- _Source material_:
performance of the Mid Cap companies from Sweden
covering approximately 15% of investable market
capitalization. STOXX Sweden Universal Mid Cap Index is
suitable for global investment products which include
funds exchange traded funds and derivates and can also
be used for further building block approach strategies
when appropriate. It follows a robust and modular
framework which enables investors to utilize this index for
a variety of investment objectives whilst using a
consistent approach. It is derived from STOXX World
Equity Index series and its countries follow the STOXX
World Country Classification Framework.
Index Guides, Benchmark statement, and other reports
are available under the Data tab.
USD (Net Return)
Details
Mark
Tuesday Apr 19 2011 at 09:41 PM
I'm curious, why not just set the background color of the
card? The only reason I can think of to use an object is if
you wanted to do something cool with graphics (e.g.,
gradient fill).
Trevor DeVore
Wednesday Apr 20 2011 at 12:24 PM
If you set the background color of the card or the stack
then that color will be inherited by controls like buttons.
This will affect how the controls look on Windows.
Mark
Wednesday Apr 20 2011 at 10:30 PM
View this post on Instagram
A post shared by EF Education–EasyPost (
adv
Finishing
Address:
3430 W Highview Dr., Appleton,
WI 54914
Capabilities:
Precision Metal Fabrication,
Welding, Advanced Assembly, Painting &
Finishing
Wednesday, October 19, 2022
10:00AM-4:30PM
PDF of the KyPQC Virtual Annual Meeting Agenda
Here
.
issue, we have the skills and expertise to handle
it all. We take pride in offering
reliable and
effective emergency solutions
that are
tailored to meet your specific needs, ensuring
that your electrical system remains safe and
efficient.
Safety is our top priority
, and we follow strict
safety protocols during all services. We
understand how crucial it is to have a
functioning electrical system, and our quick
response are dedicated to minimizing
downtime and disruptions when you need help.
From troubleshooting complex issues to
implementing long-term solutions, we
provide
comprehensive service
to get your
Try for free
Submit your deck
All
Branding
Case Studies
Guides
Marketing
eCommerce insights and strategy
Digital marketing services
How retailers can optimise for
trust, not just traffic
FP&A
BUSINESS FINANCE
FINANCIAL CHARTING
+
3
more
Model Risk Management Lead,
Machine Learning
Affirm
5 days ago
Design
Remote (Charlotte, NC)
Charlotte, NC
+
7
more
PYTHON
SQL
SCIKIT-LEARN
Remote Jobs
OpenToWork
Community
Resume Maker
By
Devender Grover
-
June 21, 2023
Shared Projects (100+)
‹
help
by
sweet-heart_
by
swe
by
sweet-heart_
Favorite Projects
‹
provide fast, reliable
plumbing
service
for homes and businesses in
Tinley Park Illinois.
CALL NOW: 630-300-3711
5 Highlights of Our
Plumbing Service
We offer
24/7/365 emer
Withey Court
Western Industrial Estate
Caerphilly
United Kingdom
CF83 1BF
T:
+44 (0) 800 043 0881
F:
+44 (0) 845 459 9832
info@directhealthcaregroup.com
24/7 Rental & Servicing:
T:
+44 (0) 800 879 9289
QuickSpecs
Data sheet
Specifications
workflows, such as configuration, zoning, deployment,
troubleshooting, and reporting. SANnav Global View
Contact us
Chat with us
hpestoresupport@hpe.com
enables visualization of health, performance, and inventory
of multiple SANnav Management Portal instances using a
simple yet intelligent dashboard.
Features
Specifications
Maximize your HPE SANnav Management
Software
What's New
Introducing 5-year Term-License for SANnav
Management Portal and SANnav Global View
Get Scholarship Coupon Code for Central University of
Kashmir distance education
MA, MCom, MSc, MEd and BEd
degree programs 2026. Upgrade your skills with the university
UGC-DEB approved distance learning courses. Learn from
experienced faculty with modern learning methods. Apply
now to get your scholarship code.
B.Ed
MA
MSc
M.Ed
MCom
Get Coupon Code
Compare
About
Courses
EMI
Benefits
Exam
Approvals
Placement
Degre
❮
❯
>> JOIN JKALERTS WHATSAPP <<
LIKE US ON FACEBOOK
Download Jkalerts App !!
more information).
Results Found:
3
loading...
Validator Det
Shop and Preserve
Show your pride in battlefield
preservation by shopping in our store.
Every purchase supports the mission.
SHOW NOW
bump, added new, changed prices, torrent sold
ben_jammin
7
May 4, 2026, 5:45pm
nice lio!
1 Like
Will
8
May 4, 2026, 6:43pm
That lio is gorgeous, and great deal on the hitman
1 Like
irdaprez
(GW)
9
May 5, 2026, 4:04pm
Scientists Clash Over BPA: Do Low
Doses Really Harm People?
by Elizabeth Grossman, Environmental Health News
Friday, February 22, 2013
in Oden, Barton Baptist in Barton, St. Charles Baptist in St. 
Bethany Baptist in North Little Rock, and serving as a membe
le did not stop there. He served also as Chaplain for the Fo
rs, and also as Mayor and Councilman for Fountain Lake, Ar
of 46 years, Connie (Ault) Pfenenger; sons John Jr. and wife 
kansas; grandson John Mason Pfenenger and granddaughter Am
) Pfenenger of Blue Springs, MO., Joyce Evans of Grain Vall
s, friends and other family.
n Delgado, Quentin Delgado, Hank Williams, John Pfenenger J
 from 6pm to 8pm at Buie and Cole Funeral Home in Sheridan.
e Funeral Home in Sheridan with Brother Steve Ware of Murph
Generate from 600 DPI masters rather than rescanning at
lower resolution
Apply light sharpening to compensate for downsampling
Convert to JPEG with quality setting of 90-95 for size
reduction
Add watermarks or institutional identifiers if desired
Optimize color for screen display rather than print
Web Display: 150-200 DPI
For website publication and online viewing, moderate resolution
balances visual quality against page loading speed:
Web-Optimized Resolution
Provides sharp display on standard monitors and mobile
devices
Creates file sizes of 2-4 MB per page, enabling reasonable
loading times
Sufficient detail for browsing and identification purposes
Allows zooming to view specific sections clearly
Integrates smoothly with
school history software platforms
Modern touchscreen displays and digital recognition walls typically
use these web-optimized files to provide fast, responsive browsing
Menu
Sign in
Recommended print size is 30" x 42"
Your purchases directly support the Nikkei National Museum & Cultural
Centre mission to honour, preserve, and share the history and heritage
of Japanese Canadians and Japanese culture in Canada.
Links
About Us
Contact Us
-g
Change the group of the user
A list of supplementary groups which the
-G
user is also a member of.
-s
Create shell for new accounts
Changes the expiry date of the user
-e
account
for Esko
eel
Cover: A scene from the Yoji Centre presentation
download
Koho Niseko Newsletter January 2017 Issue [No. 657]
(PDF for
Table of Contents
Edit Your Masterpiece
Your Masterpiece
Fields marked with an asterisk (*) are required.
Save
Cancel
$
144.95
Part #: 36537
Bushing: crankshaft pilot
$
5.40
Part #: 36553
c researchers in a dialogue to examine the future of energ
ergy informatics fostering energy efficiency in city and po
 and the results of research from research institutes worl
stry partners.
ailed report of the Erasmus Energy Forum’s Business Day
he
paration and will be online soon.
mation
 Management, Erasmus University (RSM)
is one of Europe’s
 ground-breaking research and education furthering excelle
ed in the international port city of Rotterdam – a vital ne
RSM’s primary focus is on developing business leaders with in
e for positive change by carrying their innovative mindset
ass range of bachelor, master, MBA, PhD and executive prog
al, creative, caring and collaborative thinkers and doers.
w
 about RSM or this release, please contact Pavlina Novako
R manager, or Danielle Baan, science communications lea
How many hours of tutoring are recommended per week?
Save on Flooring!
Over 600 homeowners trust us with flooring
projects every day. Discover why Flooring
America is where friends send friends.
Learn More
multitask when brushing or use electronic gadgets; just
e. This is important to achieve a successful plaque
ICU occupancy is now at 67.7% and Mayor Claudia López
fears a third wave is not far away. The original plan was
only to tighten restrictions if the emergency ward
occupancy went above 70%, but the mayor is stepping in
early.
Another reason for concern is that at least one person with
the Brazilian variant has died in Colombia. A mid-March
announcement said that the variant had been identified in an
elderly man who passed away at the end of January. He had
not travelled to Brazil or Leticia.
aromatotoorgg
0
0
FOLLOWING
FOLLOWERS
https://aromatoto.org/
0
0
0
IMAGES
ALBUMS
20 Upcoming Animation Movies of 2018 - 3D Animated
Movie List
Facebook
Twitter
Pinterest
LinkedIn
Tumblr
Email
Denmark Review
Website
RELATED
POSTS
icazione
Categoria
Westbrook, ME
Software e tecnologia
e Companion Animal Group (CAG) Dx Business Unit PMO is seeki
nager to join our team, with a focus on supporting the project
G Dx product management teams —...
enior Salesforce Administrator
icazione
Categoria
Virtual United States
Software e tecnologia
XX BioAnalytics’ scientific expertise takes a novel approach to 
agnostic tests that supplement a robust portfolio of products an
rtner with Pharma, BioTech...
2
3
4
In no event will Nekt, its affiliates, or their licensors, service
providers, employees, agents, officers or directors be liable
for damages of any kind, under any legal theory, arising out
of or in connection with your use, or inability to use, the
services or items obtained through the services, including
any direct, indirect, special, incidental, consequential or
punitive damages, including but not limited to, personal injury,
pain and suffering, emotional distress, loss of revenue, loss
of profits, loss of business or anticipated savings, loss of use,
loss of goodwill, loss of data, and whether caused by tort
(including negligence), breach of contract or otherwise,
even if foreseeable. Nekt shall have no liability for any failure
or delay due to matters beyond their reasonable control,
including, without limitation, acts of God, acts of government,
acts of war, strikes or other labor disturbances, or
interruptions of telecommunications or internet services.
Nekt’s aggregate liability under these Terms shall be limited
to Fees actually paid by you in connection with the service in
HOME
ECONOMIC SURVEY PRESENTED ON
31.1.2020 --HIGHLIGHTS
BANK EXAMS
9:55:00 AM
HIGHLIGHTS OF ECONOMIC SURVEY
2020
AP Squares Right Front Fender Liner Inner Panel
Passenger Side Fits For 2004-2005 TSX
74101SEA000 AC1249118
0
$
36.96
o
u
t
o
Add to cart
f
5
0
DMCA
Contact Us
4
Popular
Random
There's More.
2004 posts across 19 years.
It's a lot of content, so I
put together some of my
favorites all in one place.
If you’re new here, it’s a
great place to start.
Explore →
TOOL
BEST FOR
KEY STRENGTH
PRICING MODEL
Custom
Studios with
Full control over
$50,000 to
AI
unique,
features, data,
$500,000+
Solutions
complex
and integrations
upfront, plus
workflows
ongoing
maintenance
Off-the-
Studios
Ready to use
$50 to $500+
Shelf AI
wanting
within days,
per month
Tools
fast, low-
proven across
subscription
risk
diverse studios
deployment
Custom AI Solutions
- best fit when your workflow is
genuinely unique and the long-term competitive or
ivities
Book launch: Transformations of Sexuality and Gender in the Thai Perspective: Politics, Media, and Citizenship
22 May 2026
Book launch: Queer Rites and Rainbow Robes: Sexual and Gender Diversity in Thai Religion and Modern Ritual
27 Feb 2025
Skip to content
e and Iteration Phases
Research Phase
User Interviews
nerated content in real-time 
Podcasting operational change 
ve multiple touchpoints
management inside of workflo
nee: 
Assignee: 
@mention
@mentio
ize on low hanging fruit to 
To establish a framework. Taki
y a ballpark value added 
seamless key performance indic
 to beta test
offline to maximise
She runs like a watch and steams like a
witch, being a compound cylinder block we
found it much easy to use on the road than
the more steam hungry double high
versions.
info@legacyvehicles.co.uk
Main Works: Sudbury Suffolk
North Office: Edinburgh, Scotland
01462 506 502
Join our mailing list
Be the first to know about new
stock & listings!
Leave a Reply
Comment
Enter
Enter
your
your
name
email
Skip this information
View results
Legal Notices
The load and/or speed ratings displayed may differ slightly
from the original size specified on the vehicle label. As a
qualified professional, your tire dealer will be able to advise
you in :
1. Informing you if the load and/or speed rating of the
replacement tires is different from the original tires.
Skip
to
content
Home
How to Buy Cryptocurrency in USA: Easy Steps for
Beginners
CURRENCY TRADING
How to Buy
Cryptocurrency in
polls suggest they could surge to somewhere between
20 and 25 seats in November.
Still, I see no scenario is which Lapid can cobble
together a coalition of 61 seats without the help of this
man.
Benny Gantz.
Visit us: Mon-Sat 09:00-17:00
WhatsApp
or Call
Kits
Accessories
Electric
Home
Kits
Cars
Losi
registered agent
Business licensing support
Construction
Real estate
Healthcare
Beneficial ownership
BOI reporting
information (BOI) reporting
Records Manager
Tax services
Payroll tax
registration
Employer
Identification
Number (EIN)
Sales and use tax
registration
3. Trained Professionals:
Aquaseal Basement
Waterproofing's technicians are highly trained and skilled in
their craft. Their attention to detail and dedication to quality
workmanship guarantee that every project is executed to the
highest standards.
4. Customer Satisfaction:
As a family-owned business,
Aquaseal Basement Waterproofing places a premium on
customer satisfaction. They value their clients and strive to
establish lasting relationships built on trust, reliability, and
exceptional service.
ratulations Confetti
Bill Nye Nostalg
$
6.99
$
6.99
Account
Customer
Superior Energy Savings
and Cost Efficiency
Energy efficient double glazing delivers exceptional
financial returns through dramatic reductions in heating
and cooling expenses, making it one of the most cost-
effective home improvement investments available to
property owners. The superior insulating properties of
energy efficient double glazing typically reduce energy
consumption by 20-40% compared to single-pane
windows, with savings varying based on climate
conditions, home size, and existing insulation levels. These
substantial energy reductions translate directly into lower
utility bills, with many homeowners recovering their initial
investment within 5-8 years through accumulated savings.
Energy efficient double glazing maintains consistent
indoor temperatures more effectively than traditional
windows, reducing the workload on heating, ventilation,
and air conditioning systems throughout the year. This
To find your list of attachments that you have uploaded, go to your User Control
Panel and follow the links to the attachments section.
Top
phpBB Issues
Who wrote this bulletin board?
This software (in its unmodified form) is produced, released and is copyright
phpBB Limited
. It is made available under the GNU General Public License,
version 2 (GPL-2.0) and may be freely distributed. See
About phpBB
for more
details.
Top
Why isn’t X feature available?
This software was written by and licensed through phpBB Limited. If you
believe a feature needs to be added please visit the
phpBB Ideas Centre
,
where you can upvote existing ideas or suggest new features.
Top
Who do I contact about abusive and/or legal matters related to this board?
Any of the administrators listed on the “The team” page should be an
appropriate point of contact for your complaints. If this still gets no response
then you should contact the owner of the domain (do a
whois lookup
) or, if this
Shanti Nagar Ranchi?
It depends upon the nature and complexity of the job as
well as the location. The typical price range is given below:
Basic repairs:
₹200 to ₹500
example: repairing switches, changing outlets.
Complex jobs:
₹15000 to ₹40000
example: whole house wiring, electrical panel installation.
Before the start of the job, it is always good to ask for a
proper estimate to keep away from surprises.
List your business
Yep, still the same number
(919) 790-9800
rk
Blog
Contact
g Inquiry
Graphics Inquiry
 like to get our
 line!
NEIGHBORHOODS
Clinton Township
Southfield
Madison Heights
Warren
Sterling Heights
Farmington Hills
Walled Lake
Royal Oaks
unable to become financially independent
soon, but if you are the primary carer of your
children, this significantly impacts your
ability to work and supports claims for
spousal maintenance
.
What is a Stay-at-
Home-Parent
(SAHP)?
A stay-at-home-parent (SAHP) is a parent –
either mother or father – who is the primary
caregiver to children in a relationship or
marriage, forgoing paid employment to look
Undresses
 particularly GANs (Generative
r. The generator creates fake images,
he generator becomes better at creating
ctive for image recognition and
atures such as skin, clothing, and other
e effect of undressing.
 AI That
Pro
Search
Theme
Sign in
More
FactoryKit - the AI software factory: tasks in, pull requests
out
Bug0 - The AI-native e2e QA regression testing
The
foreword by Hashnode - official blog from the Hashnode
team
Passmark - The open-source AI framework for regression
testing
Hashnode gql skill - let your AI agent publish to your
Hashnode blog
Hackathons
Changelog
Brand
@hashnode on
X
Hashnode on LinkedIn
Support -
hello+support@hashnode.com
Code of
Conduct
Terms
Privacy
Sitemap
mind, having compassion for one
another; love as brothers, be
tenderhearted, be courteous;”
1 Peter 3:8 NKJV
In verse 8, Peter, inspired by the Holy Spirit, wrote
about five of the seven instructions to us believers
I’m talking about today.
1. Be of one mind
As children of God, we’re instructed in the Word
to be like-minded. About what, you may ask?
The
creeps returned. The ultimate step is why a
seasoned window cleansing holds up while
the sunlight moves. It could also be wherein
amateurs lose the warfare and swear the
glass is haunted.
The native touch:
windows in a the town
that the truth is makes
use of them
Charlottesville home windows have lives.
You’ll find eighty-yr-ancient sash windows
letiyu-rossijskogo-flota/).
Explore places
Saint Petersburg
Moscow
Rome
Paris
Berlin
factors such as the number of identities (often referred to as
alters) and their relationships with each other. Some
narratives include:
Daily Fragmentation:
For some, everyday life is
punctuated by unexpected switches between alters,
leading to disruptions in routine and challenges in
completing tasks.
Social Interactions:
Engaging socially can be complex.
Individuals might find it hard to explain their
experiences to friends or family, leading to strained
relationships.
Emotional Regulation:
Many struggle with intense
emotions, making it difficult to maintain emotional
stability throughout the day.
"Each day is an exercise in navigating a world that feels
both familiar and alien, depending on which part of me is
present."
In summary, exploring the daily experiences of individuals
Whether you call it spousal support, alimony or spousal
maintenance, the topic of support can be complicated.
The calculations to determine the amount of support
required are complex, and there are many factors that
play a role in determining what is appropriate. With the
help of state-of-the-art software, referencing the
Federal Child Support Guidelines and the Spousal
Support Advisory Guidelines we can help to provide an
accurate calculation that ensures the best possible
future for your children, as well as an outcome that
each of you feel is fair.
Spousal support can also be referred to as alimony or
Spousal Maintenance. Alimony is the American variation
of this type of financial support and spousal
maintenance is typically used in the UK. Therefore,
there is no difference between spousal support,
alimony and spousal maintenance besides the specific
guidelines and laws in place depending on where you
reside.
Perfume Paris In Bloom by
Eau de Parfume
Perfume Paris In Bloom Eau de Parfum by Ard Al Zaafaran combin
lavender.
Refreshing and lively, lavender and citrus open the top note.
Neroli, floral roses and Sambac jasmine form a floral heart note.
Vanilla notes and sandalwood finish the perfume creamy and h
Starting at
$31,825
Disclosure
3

- _Work to complete_:
Please reproduce exactly the lines above, beginning with the first and ending with the line that contains "funds exchange traded", and include nothing outside that range.

- _Result of the exercise_:
performance of the Mid Cap companies from Sweden
covering approximately 15% of investable market
capitalization. STOXX Sweden Universal Mid Cap Index is
suitable for global investment products which include
funds exchange traded funds and derivates and can also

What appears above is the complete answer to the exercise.